KARACHI, May 1: Every crisis brings an opportunity. No risk, no gains. Low risk, low rewards. High risks, high rewards. This is how businesses take risks in normal stride, particularly in a volatile currency, stocks and bonds market.

Many seek insurance protection and security guarantees by state-run or multilateral donors. Financial markets and corporates hedge risks against derivatives. Bank and financial institutions link premium to perceived risks. Successful micro-finance banks with highest lending rates make more profit than commercial banks.

Shipping and insurance increased charges as clouds of war gather. The big business and major banks can take bigger risks, because they are able to normally contain the damage. Foreign banks are bailed out by the IMF as in the East Asia 1997 financial meltdown. In Pakistan, taxpayers' money was used to restore the financial health of banks before privatization.

But as the market supremacy is established across the globe, the risks are mounting. There are business risks emerging from global competition as well as growing number of oligopolies and cartels (as result of acquisitions, mergers and alliances) that stifle individual initiative. Then are there exogenous shocks like 9/11; and the Bush doctrine, coming in its wake, has enhanced global security concerns.

Despite a high growth rate and much-lauded economic reforms, Pakistan has a negative perception abroad, the latest one being on account of increased "terrorist" activity.

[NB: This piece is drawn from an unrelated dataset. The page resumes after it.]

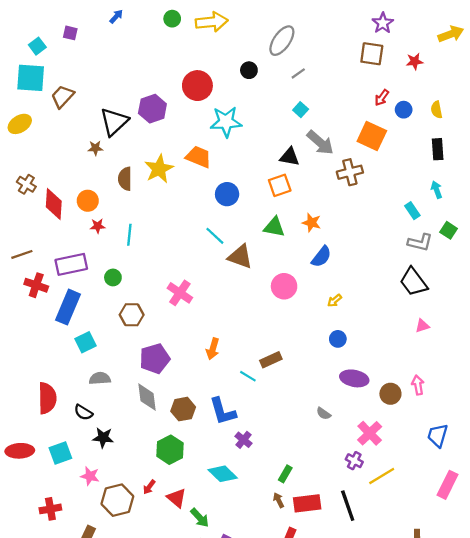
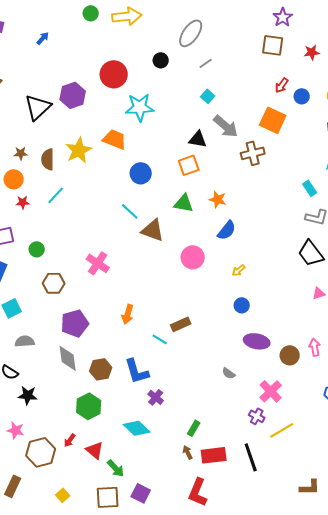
blue arrow: (116, 16) -> (43, 38), moved
brown star: (95, 148) -> (21, 153), moved
cyan line: (129, 235) -> (56, 195), moved, turned 36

IBA scholar Mahnaz Fatima says: "Pakistanis have to decide whether they have to be continuously engaged in informal battles on various fronts in the region or they should be waging a war for socio-economic development of the country, or both, and if so, how ?"

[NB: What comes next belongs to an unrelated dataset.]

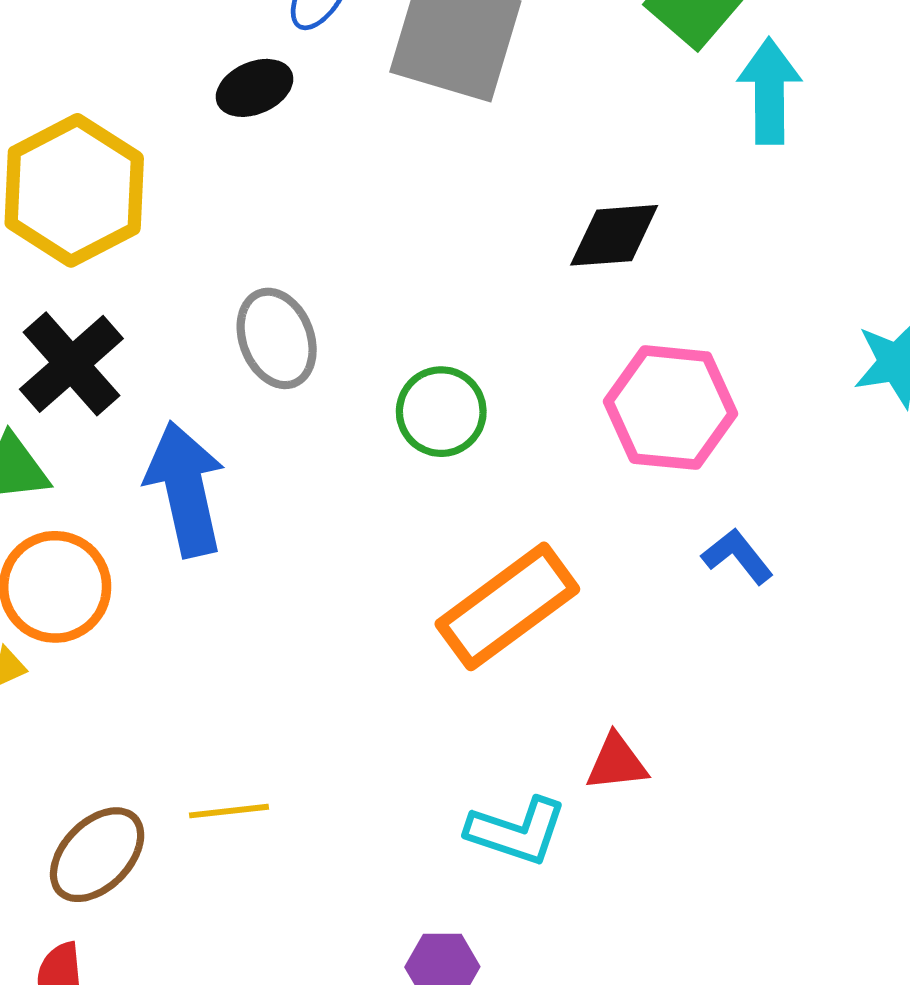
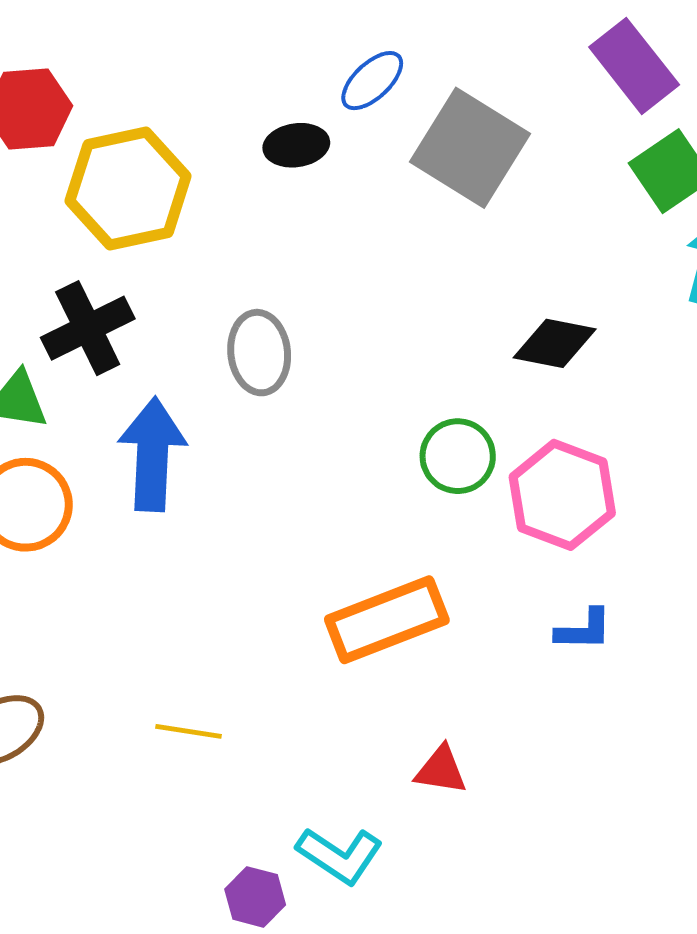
green circle: (441, 412) -> (458, 456), moved
blue L-shape: (737, 556) -> (584, 630), turned 114
yellow line: (229, 811) -> (189, 731), moved
cyan L-shape: (517, 831) -> (340, 855), moved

The government has responded with a banker's approach. Finance Minister Shaukat Aziz has asked the Asian Development Bank to offer "terrorism risk guarantees" against security risks on the basis of "political risk guarantees" offered in the late 1990s. The ADB has given a positive response. It means more business for the Asian Bank.

In Pakistan, the perceived risks are also linked to the social and commercial contracts which lack validity inabsence of the rule of law. In the dominant mindset, political stability is confused with individual rule. Institutions take a backseat. The abrupt changes in governments remain a threat to continuity in policies, raising sovereign risks. So, investors seek political stability.

Capital is so fragile, more so, if it originates from Europe and the United States. The rich in the West have prospered under protected national markets and captive foreign markets under colonial rule. Later, capital from the West was invested in newly independent countries under hegemonic influences that helped extract patronage not available to the natives. Western capital has developed in a greenhouse.

In Pakistan, foreigners got project-related incentives in additional to the industry-specific incentives not available to local investors. They have operated in niche market. At present oil companies are eligible for duty-free imports of drilling machinery and equipments; a similar concession is denied to domestic investors. Hubco gets an officially guaranteed return on an agreed minimum capacity. This has been happening despite the talk of "even playing field" for both domestic and foreign investors.

But Pakistan is opening up new business avenues for the Americans. On his return from the United States, Shaukat Aziz revealed that the US Exim Bank had decided to open up credit facilities for Americans to do business with Pakistan's public sector.

Incidentally, the multilateral donors are pressing Pakistan to increase the size of the Public Sector Development Programme from present Rs160bn to Rs250 next fiscal, with the government looking at a figure of around Rs200 billion. The US Exim Bank recently financed the controversial purchase of American aircraft by PIA.

The business with the public sector may open prospects for more foreign investment in Pakistan. Perhaps, foreign investors can minimize risks in joint ventures with locals.